[RPG] Does this errata allow vision out of an area of Darkness


I thought this was a moot point, settled and done, but a recent errata opens up the question for me again.

Vision and Light (p. 183). A heavily
obscured area doesn’t blind you, but you
are effectively blinded when you try to see
something obscured by it.

This corrects the following rule:

A heavily obscured area–such as darkness, opaque fog, or dense foliage–blocks vision entirely. A creature effectively suffers from the blinded condition (see appendix PH-A) when trying to see something in that area.

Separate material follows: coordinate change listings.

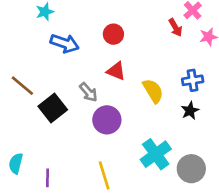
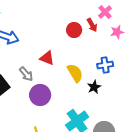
red circle: (113, 34) -> (74, 30), moved
black star: (190, 111) -> (94, 87), moved

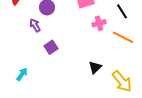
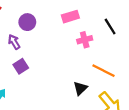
orange line: (123, 37) -> (103, 71), moved
purple square: (51, 47) -> (21, 66), moved

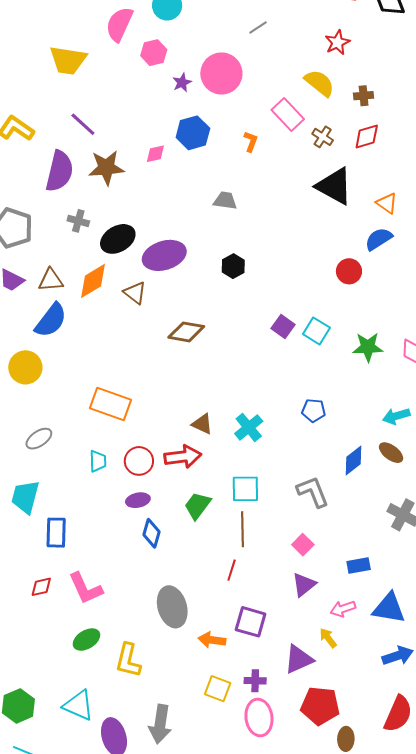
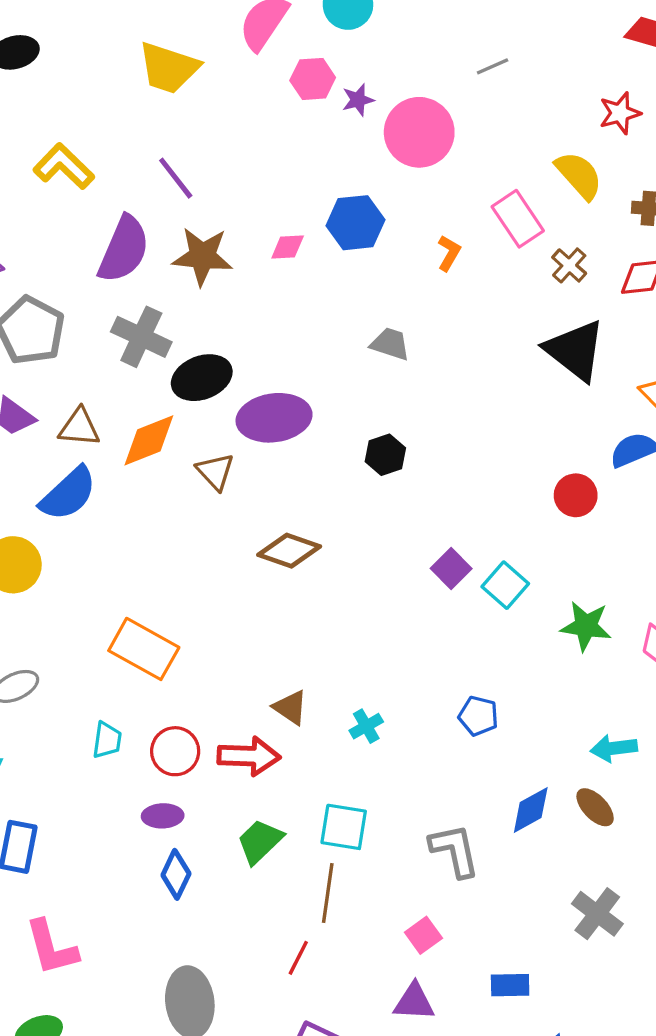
purple star: (182, 83) -> (358, 100), moved
gray cross: (78, 221) -> (141, 337), size x1.6
cyan cross: (249, 427) -> (366, 726), size x0.7
purple triangle: (304, 585) -> (414, 1002), turned 32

Now, this errata implies to me that being within a heavily obscured area does not prevent one from seeing OUT of the area, merely from seeing INTO the area. For instance, a rogue in an area of deep shadow would be heavily obscured to the guard standing by the streetlamp, but the rogue could easily see the guard. (Substitute thick foliage and elf for a less light based situation.)
On the other hand, the rogue would be effectively blinded to anything else in the same area of darkness.

So, what in the Darkness spell specifically prevents one from seeing OUT? The only indication I can see is that "A creature with darkvision can't see THROUGH" it and that doesn't really convince me. Can Darkness be interpreted as simply a mobile, impenetrable shadow?

Best Answer

Caveat: I don't think this is incredibly clear from the wording of the spell, so my answer will be subject to some semantic parsing.

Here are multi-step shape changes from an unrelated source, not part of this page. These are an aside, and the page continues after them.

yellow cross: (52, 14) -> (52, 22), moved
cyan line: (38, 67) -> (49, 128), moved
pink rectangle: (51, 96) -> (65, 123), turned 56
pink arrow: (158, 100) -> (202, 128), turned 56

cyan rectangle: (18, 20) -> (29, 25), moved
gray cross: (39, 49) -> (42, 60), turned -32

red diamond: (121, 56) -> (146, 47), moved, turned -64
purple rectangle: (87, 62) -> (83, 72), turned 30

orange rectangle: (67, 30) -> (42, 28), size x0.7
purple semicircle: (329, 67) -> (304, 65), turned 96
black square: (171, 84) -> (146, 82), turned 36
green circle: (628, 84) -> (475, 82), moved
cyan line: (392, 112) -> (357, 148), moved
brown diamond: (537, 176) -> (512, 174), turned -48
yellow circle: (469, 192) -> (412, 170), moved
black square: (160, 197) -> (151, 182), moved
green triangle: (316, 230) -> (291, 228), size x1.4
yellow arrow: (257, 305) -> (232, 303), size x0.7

No, that errata does not impact the effect of the Darkness spell.

The fact that "darkness" as opposed to "the effects of the Darkness spell" is listed as an example of a heavily-obscured area and that the spell description doesn't describe it as creating "a heavily obscured area" means that errata is kind of a red herring in this case.

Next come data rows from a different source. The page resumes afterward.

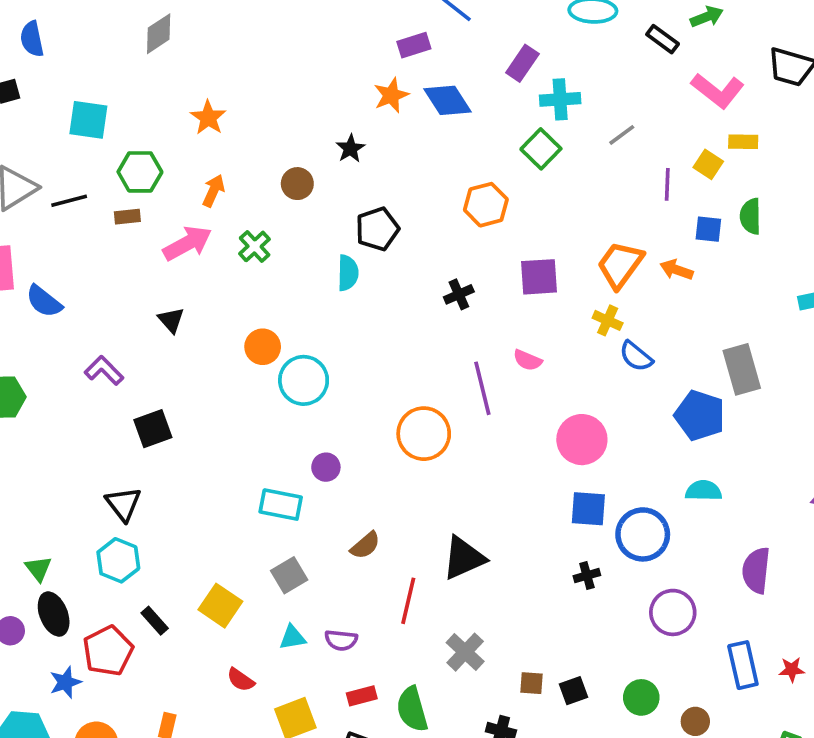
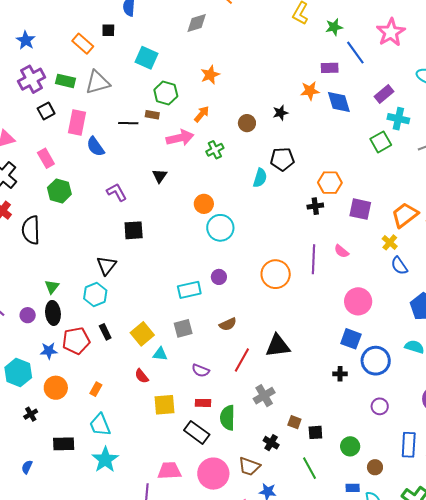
black line: (69, 201) -> (128, 123), moved
orange hexagon: (486, 205) -> (330, 183), moved
cyan rectangle: (281, 505) -> (189, 290), turned -40
purple circle: (673, 612) -> (380, 406), size x0.7
cyan triangle: (292, 637) -> (160, 354), moved

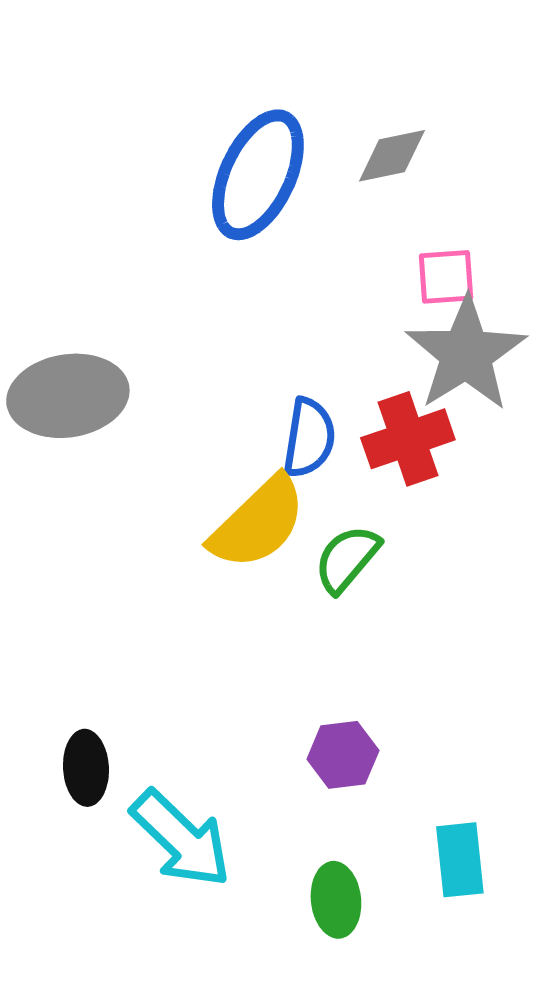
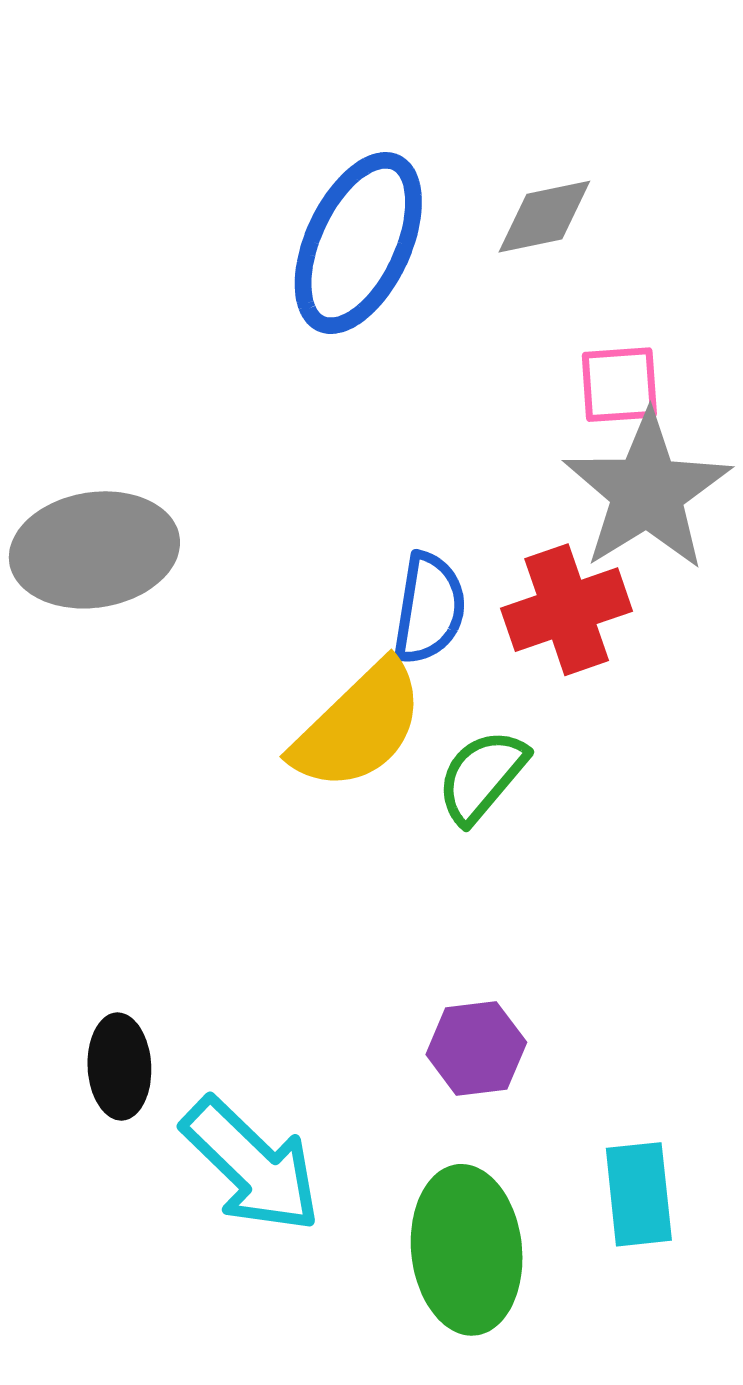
green ellipse: (336, 900) -> (467, 1250), size x1.6

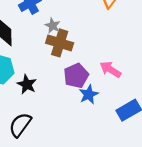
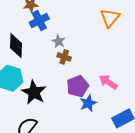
brown cross: (60, 43) -> (64, 57), size x0.6
black star: (27, 84) -> (34, 92), size x1.4

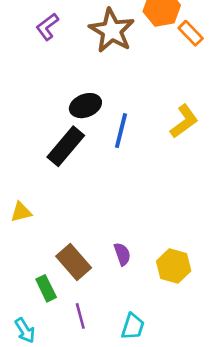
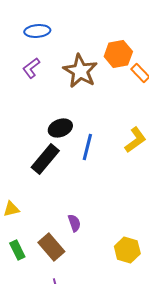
purple semicircle: (122, 254) -> (74, 223), moved
green rectangle: (46, 288) -> (17, 250), moved

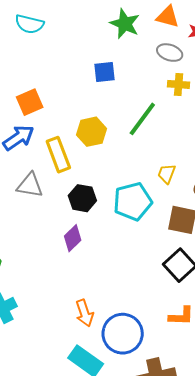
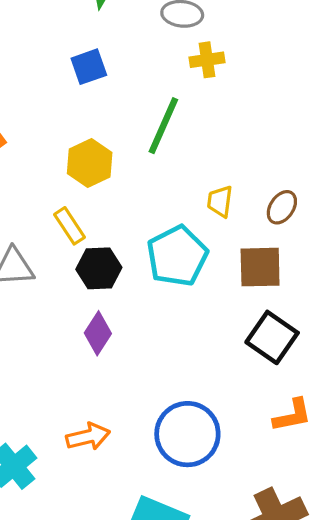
yellow rectangle: (58, 155) -> (70, 226), moved, size x0.7
orange arrow: (84, 313) -> (88, 437), moved, turned -72
blue circle: (123, 334) -> (187, 434), moved

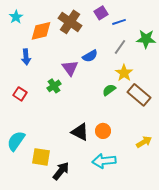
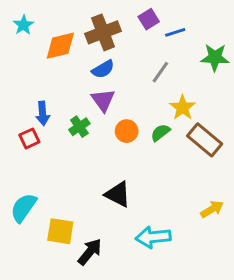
brown cross: (70, 22) -> (103, 32), turned 35
gray line: (120, 47) -> (160, 72), moved
blue semicircle: (90, 56) -> (103, 69), moved
blue arrow: (26, 57) -> (43, 113), moved
red square: (20, 94) -> (29, 138), turned 32
orange circle: (103, 131) -> (127, 131), moved

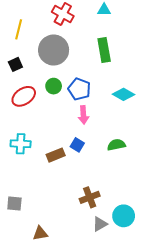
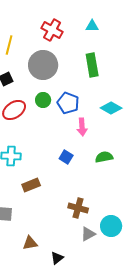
pink arrow: (83, 115) -> (82, 127), moved
brown rectangle: (56, 155) -> (31, 185), moved
brown cross: (90, 197) -> (78, 208), turned 36

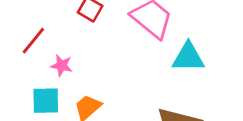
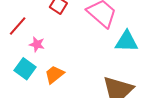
cyan square: (46, 101) -> (25, 69), turned 35

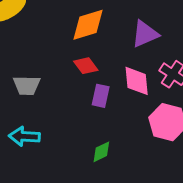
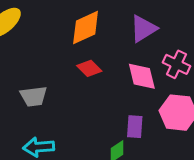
purple rectangle: (101, 96) -> (135, 127), moved

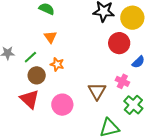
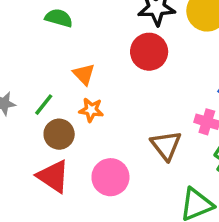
orange triangle: (50, 37) -> (84, 74), moved
red circle: (119, 43) -> (149, 52), moved

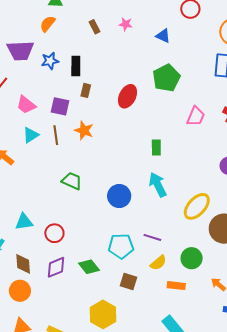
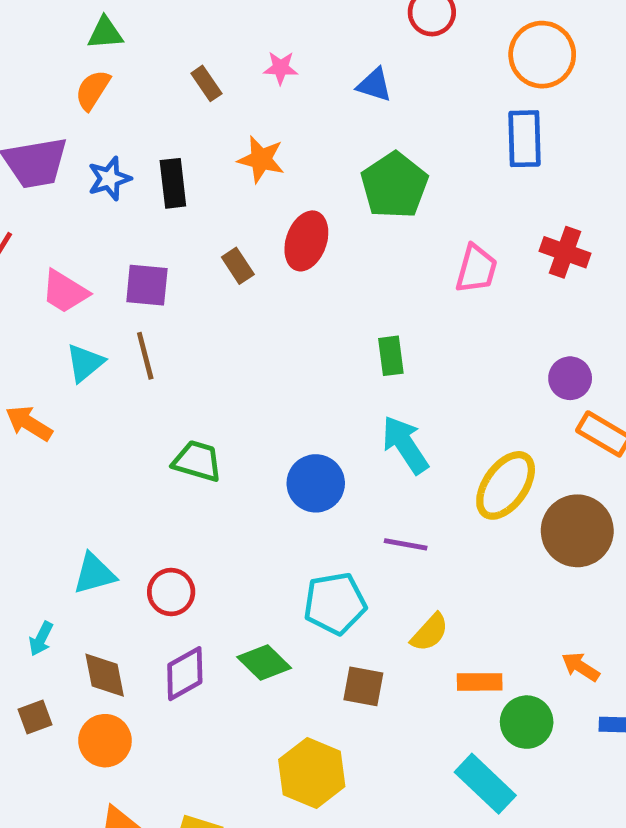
brown rectangle: (86, 90) -> (238, 266), moved, turned -40
orange star: (84, 130) -> (261, 159), moved
purple line: (152, 237) -> (406, 544), moved
green circle: (192, 258) -> (527, 722), moved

The spell description says that a creature with darkvision can't see through it (which requires the logical leap that creatures without darkvision also can't see through it :) ), which means someone in the area of effect can't see out, since that would require seeing through some portion of the darkness.

A more grody scientific explanation would say that since "nonmagical light can't illuminate it," you can't see something unless light bounces off that thing and hits your eyes, and light that does do that would potentially be illuminating something in the darkness, so...no on that front as well (though if your game gets to the point of debating the nature of light itself, you might want to call it a day already).